Protector one
Protector one

Reputation: 7261

Performance timing: average, minimum or something else?

When timing my (web) application for performance/latency, should I use the minimum time measured in n runs, or the average? Or something else?
If it's the latter case, when to use what?

If your answer is going to be something along the lines of, "research it, dude", could you point me to a good resource?

Upvotes: 1

Views: 117

Answers (4)

Protector one
Protector one

Reputation: 7261

http://www.webperformancetoday.com/2012/02/13/non-geeky-guide-to-performance-measurement/ This is a good article on "response time" timing. (Websites.)

Upvotes: 0

user425367
user425367

Reputation:

I would say you have to figure that one out your self. Are you benchmarking for

  • Request throughput
  • User experience
  • Checking timeout thresholds

Depending on what you want your analysis to answer different metrics should be used.

Upvotes: 0

Dan D.
Dan D.

Reputation: 74655

Use median rather than mean (or average).
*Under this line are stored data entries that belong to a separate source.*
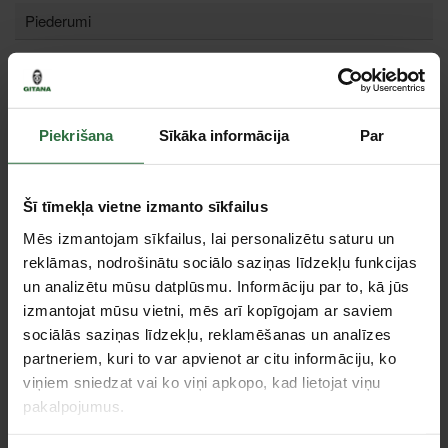
Piederumi
Piekrišana
Sīkāka informācija
Par
Šī tīmekļa vietne izmanto sīkfailus
Mēs izmantojam sīkfailus, lai personalizētu saturu un
reklāmas, nodrošinātu sociālo saziņas līdzekļu funkcijas
Gala slīpmašīna MAKITA
Gala slīpmašīna MAKITA
GD0800C
GD0810C
un analizētu mūsu datplūsmu. Informāciju par to, kā jūs
izmantojat mūsu vietni, mēs arī kopīgojam ar saviem
337,23 €
354,76 €
sociālās saziņas līdzekļu, reklamēšanas un analīzes
Ir noliktavā
Ir noliktavā
partneriem, kuri to var apvienot ar citu informāciju, ko
viņiem sniedzat vai ko viņi apkopo, kad lietojat viņu
pakalpojumus.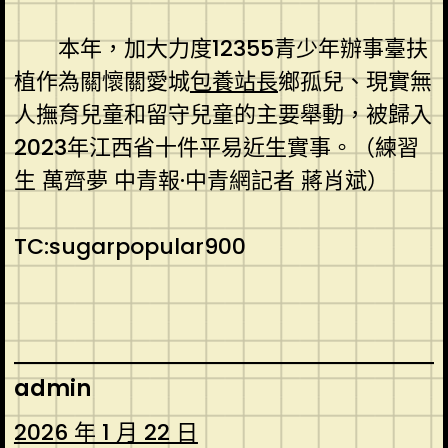
本年，加大力度12355青少年辦事臺扶
植作為關懷關愛城
包養站長
鄉孤兒、現實無
人撫育兒童和留守兒童的主要舉動，被歸入
2023年江西省十件平易近生實事。（
練習
生 萬齊夢 中青報·中青網記者 蔣肖斌
）
TC:sugarpopular900
admin
2026 年 1 月 22 日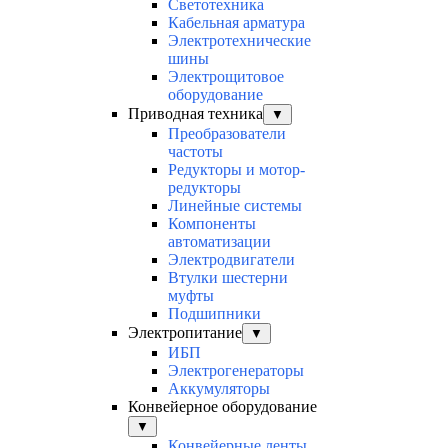
Светотехника
Кабельная арматура
Электротехнические
шины
Электрощитовое
оборудование
Приводная техника
▼
Преобразователи
частоты
Редукторы и мотор-
редукторы
Линейные системы
Компоненты
автоматизации
Электродвигатели
Втулки шестерни
муфты
Подшипники
Электропитание
▼
ИБП
Электрогенераторы
Аккумуляторы
Конвейерное оборудование
▼
Конвейерные ленты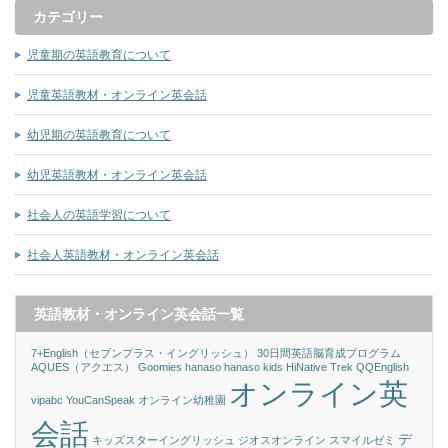
カテゴリー
児童期の英語教育について
児童英語教材・オンライン英会話
幼児期の英語教育について
幼児英語教材・オンライン英会話
社会人の英語学習について
社会人英語教材・オンライン英会話
英語教材・オンライン英会話一覧
7+English（セブンプラス・イングリッシュ）
30日間英語脳育成プログラム
AQUES（アクエス）
Goomies
hanaso
hanaso kids
HiNative Trek
QQEnglish
オンライン英
vipabc
YouCanSpeak
オンライン幼稚園
会話
デ
キッズスターイングリッシュ
ジオスオンライン
スマイルゼミ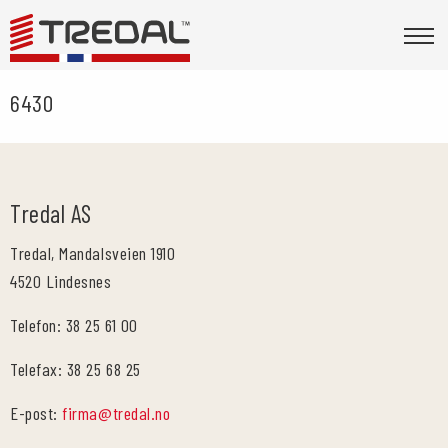
6430
Tredal AS
Tredal, Mandalsveien 1910
4520 Lindesnes
Telefon: 38 25 61 00
Telefax: 38 25 68 25
E-post:
firma@tredal.no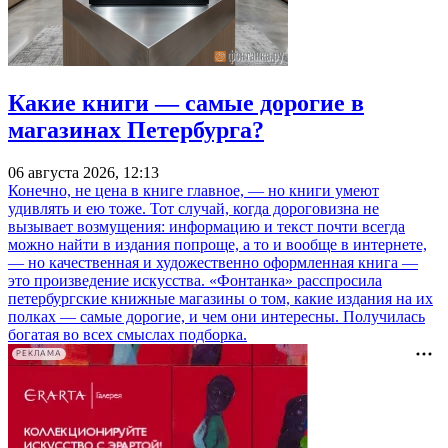
Какие книги — самые дорогие в
магазинах Петербурга?
06 августа 2026, 12:13
Конечно, не цена в книге главное, — но книги умеют
удивлять и ею тоже. Тот случай, когда дороговизна не
вызывает возмущения: информацию и текст почти всегда
можно найти в издания попроще, а то и вообще в интернете,
— но качественная и художественно оформленная книга —
это произведение искусства. «Фонтанка» расспросила
петербургские книжные магазины о том, какие издания на их
полках — самые дорогие, и чем они интересны. Получилась
богатая во всех смыслах подборка.
РЕКЛАМА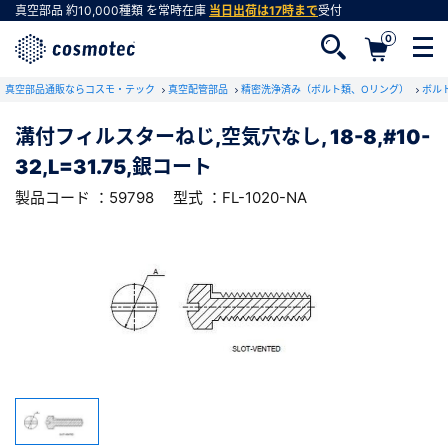
真空部品
約10,000種類
を常時在庫
当日出荷は17時まで
受付
0
RoHS2適合報告書のダウンロード
真空部品通販ならコスモ・テック
下記製品のRoHS2適合報告書のダウンロードをします。
真空配管部品
精密洗浄済み（ボルト類、Oリング）
ボル
溝付フィルスターねじ,空気穴なし, 18-8,#10-
溝付フィルスターねじ,空気穴なし, 18-
32,L=31.75,銀コート
8,#10-32,L=31.75,銀コート
会員登録がお済みでない方
型式 ：FL-1020-NA
製品コード ：59798
製品コード ：59798
型式 ：FL-1020-NA
会員登録をすれば、便利な機能がご利用いただけ
ます。
会社・学校・研究機関名
必須
ダウンロードする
For reasoning, see the page Mean Delay Considered Harmful by Stanislav Shalunov (the author of thrulay).

Upvotes: 1

unludo
unludo

Reputation: 5010

You could retrieve the values, store them by time, with couple (time_of_the_call, response_time). Then you may treat these data with tools, draw graphs, make statistics. I think an average, minimum, etc, is not sufficient, you need a set of measures.

For example you may put you data in a csv file and import in excel, or even use google graph api to draw real time graphs.